Going forward, we expect to also start sharing content in video format here at High Yield Landlord.
These videos won't replace our articles, but supplement them. In some specific cases, especially when talking to REIT management teams, I think that it can be helpful to also see the facial expressions and body language of the people and we want to share that with you.
(5) Increased International Focus
Our primary focus will always remain on the US given that this is by far the biggest REIT market in the world and most of you are mainly interested in US REIT opportunities.
But at the same time, we also want to increase our coverage of foreign markets because that's where we often find the best opportunities. Just yesterday, we sold our biggest Canadian REIT investment and pocketed a 157% total return even despite the recent market correction.
Today, we have boots on the ground in the US and in Europe, but we still lack research capabilities in Asia and the Pacific.

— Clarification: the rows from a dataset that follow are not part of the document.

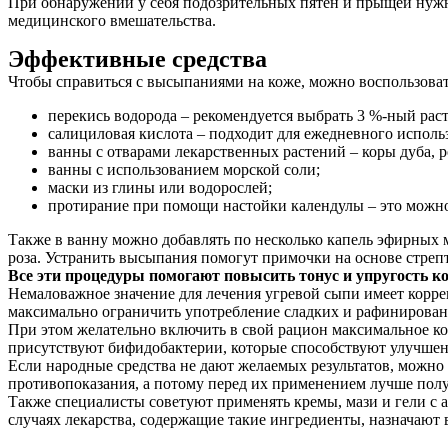
При обнаружении у себя подозрительных пятен и прыщей нужно
медицинского вмешательства.
Эффективные средства
Чтобы справиться с высыпаниями на коже, можно воспользоват
перекись водорода – рекомендуется выбрать 3 %-ный рас
салициловая кислота – подходит для ежедневного исполь
ванны с отварами лекарственных растений – коры дуба, р
ванны с использованием морской соли;
маски из глины или водорослей;
протирание при помощи настойки календулы – это можно д
Также в ванну можно добавлять по несколько капель эфирных 
роза. Устранить высыпания помогут примочки на основе стреп
Все эти процедуры помогают повысить тонус и упругость 
Немаловажное значение для лечения угревой сыпи имеет корре
максимально ограничить употребление сладких и рафинирован
При этом желательно включить в свой рацион максимальное ко
присутствуют бифидобактерии, которые способствуют улучшен
Если народные средства не дают желаемых результатов, можно
противопоказания, а потому перед их применением лучше полу
Также специалисты советуют применять кремы, мази и гели с 
случаях лекарства, содержащие такие ингредиенты, назначают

Therefore, I plan to travel there in September in search of the best Asian opportunities for members of High Yield Landlord. I will visit many countries, including India, Singapore, Malaysia, Hong Kong, Japan, and Australia to meet with REIT management teams in hopes of expanding our International Portfolio.
If you happen to be in any of these countries and want to meet me, feel free to send me an email at jaskola@leonbergcapital.com and we can try to set up a meeting. Also, if there is a specific REIT in any of these countries that you are interested in, let me know in the comment section below.
Bottom Line
We are very excited about our success so far, but we know that we can do even better.
The market conditions have been tough over the past year and a half, but over a multi-year time period we have always done well, and these are the best times to accumulate larger positions while REITs are discounted.
Therefore, we are now doubling down on our efforts to make sure that no stone is left unturned.